There was nothing about the outside of the chest to show whose it might be. Everybody agreed that it ought to be opened immediately, lest all that it contained should be spoiled by the wet. But how to open it was the question; for it had a very stout lock, and strong hinges. After many attempts, it was found that nothing short of proper tools would answer the purpose: and Oliver went to see if his could be reached.

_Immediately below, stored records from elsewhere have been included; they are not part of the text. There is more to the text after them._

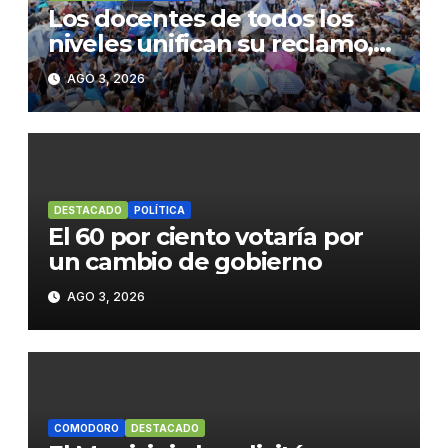
Los docentes de todos los
niveles unifican su reclamo,
paran y se movilizan
AGO 3, 2026
DESTACADO
POLÍTICA
El 60 por ciento votaría por
un cambio de gobierno
AGO 3, 2026
COMODORO
DESTACADO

Through piles of rubbish, and a puddle of slimy water, he got to the spot where he had left them,--hidden behind straw, that the Redfurns might not discover and spoil them. The straw was washed away, and his beautiful lump of alabaster reduced to slime; but his tools were there,--in no very bright condition, but safe. He hastened away from the spot; for thoughts crowded upon his mind of the day when he had last used these tools, and the way of life in which he and Mildred had been so happy, and which seemed now to be over for ever. He thought of the beautiful stone carvings over the doorway, and of what Pastor Dendel had said to him about them. They had fallen; and who knew what had become of kind Pastor Dendel? The garden, with all its fresh green and gay blossoms, was now a muddy stream; rank smells and thick mists now came up from what had been meadows and corn-fields; and his father, whose manly voice had been daily heard singing from the mill, where was he?

It would not do to stay thinking of these things; so Oliver hastened back with his tools, and with the heavy kitchen hammer, which he also found.

None of these would open the chest. The party managed it at last by heating a large nail, which they drew out from a shattered door-post, and burning holes in the wood of the chest, close by the nails which fastened the hinges, so as to loosen them, and make them drop out. The lid being raised, a great variety of articles was found within, so nicely packed that the wet had penetrated but a very little way.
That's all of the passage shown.